As Schwab reached out to Erotigo's partner companies in the adult entertainment for guidance on how to navigate business obstacles unique to the sector, she discovered that the tech and porn business cultures contrasted in ways she hadn't expected. "I was really shocked at how people were treating me in the wireless technology world as compared to the adult world," she recalls, "The adult world was so uniformly open and supportive in allowing access to not only who they are but everything they know. They've taught me so much, and the fact that I happen to be a female CEO means nothing to them—they aren't treating me differently. In the technology world, it's a much tougher battle," she says, noting the prominence of female entrepreneurs in the adult industry such as Danni Ashe of "Danni's Hard Drive," and Falcon Foto founder Gail Harris.
After months of battling porn-shy VCs, Schwab and her team shifted fundraising gears to instead focus on pooling resources from groups of potential angel investors, hoping that individuals would have greater freedom to make investment choices that might generate unfavorable PR consequences for larger firms.
As tech industry fortunes took a sharp turn for the gutter, many of the VC firms Schwab had once courted soon found their portfolios teeming with unsustainable casualties of the dot-com bust. Some of the incubators themselves shut doors. But, as the effects of the crash ripple outward, Schwab says some of the more squeamish VCs have begun to display a pragmatic, though unexpected, change of heart. “They’ve started to come around and say, ‘You know, we get it now. You have a real business model. All the other companies we were incubating … well, they didn’t,’” she says. “Some of the potential angels we’re talking with now are actually VCs we met during the original process who said, ‘Look, I know this is a cash-rich business. My firm still can’t be involved in this … but I want to.”
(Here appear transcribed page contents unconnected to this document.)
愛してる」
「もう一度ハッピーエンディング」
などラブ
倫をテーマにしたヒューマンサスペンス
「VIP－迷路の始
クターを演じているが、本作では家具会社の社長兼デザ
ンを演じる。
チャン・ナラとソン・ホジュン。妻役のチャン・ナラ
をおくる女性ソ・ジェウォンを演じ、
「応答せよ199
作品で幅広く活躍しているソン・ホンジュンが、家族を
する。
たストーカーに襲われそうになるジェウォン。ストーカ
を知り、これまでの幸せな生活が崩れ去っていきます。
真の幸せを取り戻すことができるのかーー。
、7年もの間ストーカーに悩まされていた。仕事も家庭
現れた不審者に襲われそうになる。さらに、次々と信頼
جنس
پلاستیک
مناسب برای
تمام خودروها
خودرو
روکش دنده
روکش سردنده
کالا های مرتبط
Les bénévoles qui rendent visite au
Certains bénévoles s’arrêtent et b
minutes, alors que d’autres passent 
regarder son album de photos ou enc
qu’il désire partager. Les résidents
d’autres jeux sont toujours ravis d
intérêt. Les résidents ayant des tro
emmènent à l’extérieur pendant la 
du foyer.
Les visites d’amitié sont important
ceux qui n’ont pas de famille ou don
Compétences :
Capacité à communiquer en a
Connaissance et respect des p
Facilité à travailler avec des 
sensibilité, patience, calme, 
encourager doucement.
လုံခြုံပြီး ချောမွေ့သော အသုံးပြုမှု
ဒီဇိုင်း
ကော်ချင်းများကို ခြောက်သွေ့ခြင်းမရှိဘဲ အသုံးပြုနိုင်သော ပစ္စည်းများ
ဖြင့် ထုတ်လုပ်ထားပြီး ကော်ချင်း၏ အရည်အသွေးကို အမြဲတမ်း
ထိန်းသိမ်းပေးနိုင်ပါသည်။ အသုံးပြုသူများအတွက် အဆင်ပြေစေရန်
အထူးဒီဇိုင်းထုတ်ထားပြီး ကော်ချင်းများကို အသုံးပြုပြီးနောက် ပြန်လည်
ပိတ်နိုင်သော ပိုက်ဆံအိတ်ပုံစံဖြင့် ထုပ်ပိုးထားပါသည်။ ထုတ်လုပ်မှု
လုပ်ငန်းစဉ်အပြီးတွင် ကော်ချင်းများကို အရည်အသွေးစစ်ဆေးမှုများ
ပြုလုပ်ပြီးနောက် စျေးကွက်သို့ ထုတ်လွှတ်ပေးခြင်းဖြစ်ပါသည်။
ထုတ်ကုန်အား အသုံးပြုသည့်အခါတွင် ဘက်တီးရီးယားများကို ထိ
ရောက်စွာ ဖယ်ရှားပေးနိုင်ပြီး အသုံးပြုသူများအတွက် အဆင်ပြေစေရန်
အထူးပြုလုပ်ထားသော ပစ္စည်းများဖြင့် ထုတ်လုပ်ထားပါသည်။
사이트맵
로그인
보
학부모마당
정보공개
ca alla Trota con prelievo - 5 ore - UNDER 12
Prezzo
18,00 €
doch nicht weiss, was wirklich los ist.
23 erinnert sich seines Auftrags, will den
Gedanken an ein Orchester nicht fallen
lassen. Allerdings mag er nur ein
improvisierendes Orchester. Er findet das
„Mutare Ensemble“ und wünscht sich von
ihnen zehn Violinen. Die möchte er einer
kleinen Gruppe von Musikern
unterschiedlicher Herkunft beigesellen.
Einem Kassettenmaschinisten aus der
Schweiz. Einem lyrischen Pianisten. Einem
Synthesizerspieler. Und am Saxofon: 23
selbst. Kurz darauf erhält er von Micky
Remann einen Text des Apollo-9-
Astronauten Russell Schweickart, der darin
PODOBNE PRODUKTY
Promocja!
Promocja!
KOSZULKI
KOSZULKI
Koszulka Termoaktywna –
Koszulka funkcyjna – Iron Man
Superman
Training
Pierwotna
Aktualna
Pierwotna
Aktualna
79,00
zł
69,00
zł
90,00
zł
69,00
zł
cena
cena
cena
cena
Erotigo’s prospects are anything but certain, and painfully prolonged woes in capital markets for tech ventures aren’t making the fundraising process any easier. But if the adult entertainment industry's role in proliferating e-commerce and driving consumer web adoption is any precedent, the opportunities for wireless porn companies like Erotigo could be great. Schwab hasn’t dulled the entrepreneurial flame, and hopes to close an angel-led round within months -- fueled in part by a well-received beta release, and shifting attitudes toward the company’s controversial nature. Including that of her grandmother.
“My 82-year old grandmother, who's a little behind the times, thought porn was illegal,” Schwab explains. “She was the only family member who didn’t support me for the longest time -- not for prudish reasons, but because she thought what I was doing was against the law, and that I might end up in jail. She kept saying, ‘Oooh, I hope those VC’s don’t fund you!’ When we finally convinced her that porn isn’t a crime, she’d say, “Don’t forget to tell me how the next angel investor meeting goes, Stephanie! Good luck!”